| Extracted information |
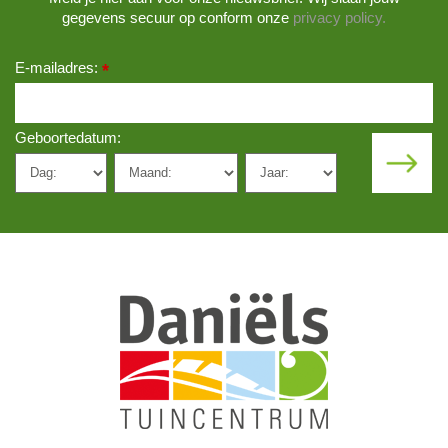
gegevens secuur op conform onze
privacy policy.
E-mailadres:
*
Geboortedatum:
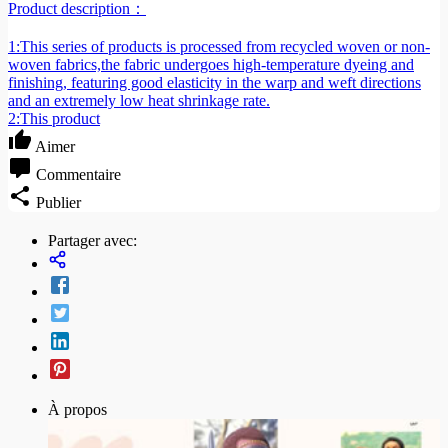
Product description：
1:This series of products is processed from recycled woven or non-
woven fabrics,the fabric undergoes high-temperature dyeing and
finishing, featuring good elasticity in the warp and weft directions
and an extremely low heat shrinkage rate.
2:This product
Aimer
Commentaire
Publier
Partager avec:
À propos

| Work item |
The task calls for every line of the data to be returned exactly, without pictures.

| Response to this task |
gegevens secuur op conform onze
privacy policy.
E-mailadres:
*
Geboortedatum:
Product description：
1:This series of products is processed from recycled woven or non-
woven fabrics,the fabric undergoes high-temperature dyeing and
finishing, featuring good elasticity in the warp and weft directions
and an extremely low heat shrinkage rate.
2:This product
Aimer
Commentaire
Publier
Partager avec:
À propos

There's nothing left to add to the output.